Des trésoreries de moins d'un mois

Car la situation n'en demeure pas moins tendue. Une enquête réalisée au début du mois par l'association de commerçants Poitiers le centre entend « tirer la sonnette d'alarme ». Sur 117 commerces répondants, 63% possèdent une trésorerie qui ne dépasse pas un mois d'inactivité. Leur pérennité est donc aujourd'hui fortement compromise . C'est pourquoi l'association a soumis à la municipalité et à la CCI une liste de propositions, inspirées par ce qui se fait dans d'autres villes de France (fourniture d'un kit de protection par commerce, mise en place d'aides financières diverses, dynamisation du centre). « Toutes les demandes seront étudiées, on y travaille, assure Florie Cesard, manager du centre-ville pour Grand Poitiers, tout en rappelant les actions déjà engagées par la municipalité. Mais on ne peut avancer tant que l'on ne sait pas quand faire revenir la foule sans danger. »

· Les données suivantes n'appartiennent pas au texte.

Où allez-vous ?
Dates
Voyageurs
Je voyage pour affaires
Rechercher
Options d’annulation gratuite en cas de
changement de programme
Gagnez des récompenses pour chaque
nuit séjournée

Les prochaines semaines s'annoncent pourtant décisives. « L'objectif pour les entreprises est d'atteindre leur seuil de rentabilité le plus rapidement possible, précise Pierre-Marie Moreau, administrateur de Poitiers le centre. Si l'activité n'est pas au rendez-vous, elles n'auront plus de trésorerie au 1er juin pour payer leurs collaborateurs. » Plusieurs commerçants espèrent un report des soldes d'été. Mais l'absence de visibilité à plus long terme demeure, dans une angoisse encore latente. « J'ai peur pour la rentrée, quand on va avoir à payer tous les emprunts, confie Anne-Laure de Kermel. Et aussi pour décembre, qui représente un quart de mon chiffre d'affaires. S'il chute, c'est fini pour moi. »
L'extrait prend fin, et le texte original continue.